Huiles essentielles et cycle menstruel
Douleurs de règles, irritabilité prémenstruelle, ballonnements : certaines huiles essentielles sont traditionnellement utilisées en complément, avec un niveau de preuve qui varie selon les indications et une prudence particulière pour les personnes aux antécédents hormono-dépendants.

Douleurs de règles (dysménorrhée)
L'action recherchée est principalement antispasmodique, sur les contractions utérines responsables des douleurs.
- Estragole/anéthol (fenouil, basilic exotique) — propriété antispasmodique documentée, à utiliser en dilution cutanée sur le bas-ventre, jamais en usage prolongé au-delà de quelques jours par cycle.
- Camomille romaine — antispasmodique et apaisante, bien tolérée en dilution cutanée, y compris chez les personnes sensibles.
- Sauge sclarée — traditionnellement citée pour son action régulatrice sur la sphère féminine ; à utiliser avec prudence en cas d'antécédent de cancer hormono-dépendant (voir plus bas).
Application type : 2 à 3 gouttes du mélange choisi diluées dans une huile végétale, massage local du bas-ventre en mouvements circulaires, 2 à 3 fois par jour pendant les jours douloureux uniquement.
Syndrome prémenstruel (SPM)
Irritabilité, tension nerveuse, troubles du sommeil dans les jours précédant les règles : les HE à visée apaisante générale (voir la page HE et stress/anxiété) trouvent ici une application ciblée : lavande vraie, petitgrain bigarade, ylang-ylang en diffusion ou en dilution cutanée sur les poignets.
Antécédents hormono-dépendants : les personnes ayant un antécédent personnel ou familial de cancer du sein, de l'endomètre ou de l'ovaire, ou toute pathologie hormono-dépendante, doivent demander un avis médical avant d'utiliser des HE réputées à activité proche des œstrogènes (sauge sclarée, fenouil, cyprès en usage répété).
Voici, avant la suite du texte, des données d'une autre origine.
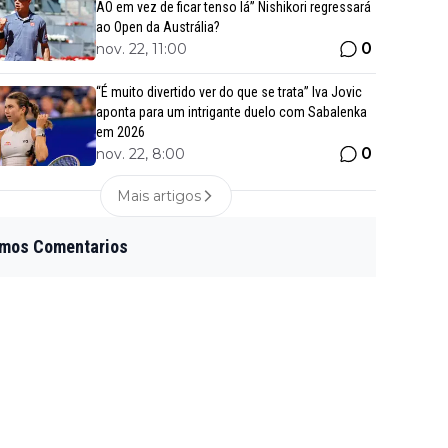
AO em vez de ficar tenso lá” Nishikori regressará
ao Open da Austrália?
0
nov. 22, 11:00
“É muito divertido ver do que se trata” Iva Jovic
aponta para um intrigante duelo com Sabalenka
em 2026
0
nov. 22, 8:00
Mais artigos
imos Comentarios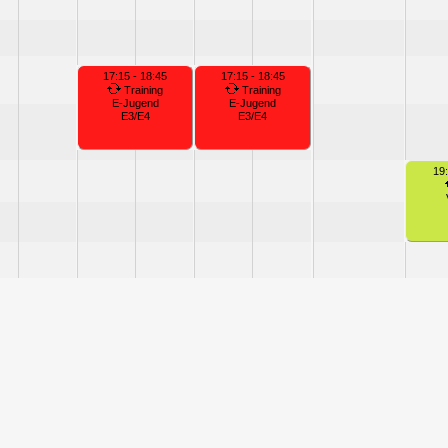
17:15 - 18:45
17:15 - 18:45
Training
Training
E-Jugend
E-Jugend
E3/E4
E3/E4
19: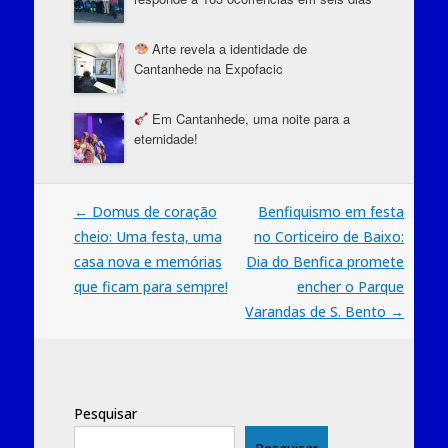
Arte revela a identidade de
Cantanhede na Expofacic
Em Cantanhede, uma noite para a
eternidade!
Post
←
Domus de coração
Benfiquismo em festa
cheio: Uma festa, uma
no Corticeiro de Baixo:
navigation
casa nova e memórias
Dia do Benfica promete
que ficam para sempre!
encher o Parque
Varandas de S. Bento
→
Pesquisar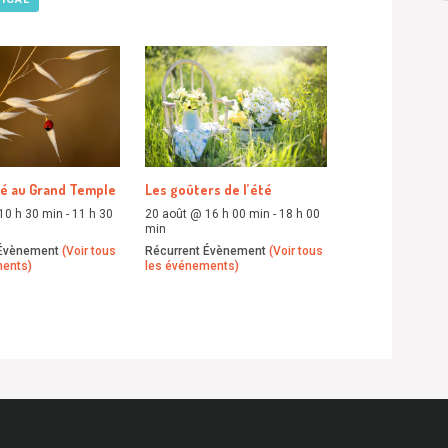
té au Grand Temple
Les goûters de l’été
10 h 30 min
-
11 h 30
20 août @ 16 h 00 min
-
18 h 00
min
 Évènement
(Voir tous
Récurrent Évènement
(Voir tous
ments)
les événements)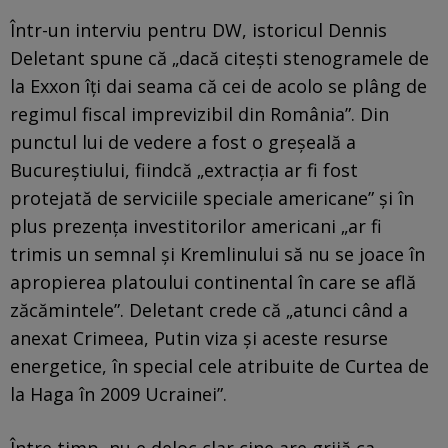
Într-un interviu pentru DW, istoricul Dennis
Deletant spune că „dacă citești stenogramele de
la Exxon îți dai seama că cei de acolo se plâng de
regimul fiscal imprevizibil din România”. Din
punctul lui de vedere a fost o greșeală a
Bucureștiului, fiindcă „extracția ar fi fost
protejată de serviciile speciale americane” și în
plus prezența investitorilor americani „ar fi
trimis un semnal și Kremlinului să nu se joace în
apropierea platoului continental în care se află
zăcămintele”. Deletant crede că „atunci când a
anexat Crimeea, Putin viza și aceste resurse
energetice, în special cele atribuite de Curtea de
la Haga în 2009 Ucrainei”.
Între timp, nu e deloc clar cine are grijă ca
Ces effets restent débattus et peu quantifiés, ce qui justifie la prudence plutôt que l'exclusion définitive.
Ballonnements et inconfort digestif associés
Menthe poivrée (en dilution cutanée sur le ventre, jamais chez la femme enceinte ni allaitante) et estragon en cas de spasmes digestifs associés au cycle — usage ponctuel, adulte uniquement.
Ce qu'il faut éviter
- Voie orale en automédication, quelle que soit l'indication liée au cycle.
- Usage continu sur plusieurs cycles sans pause — comme pour toute cure d'HE, limiter à quelques jours par mois et réévaluer.
- Application des HE citées en cas de grossesse suspectée ou confirmée : voir la page Aromathérapie et grossesse.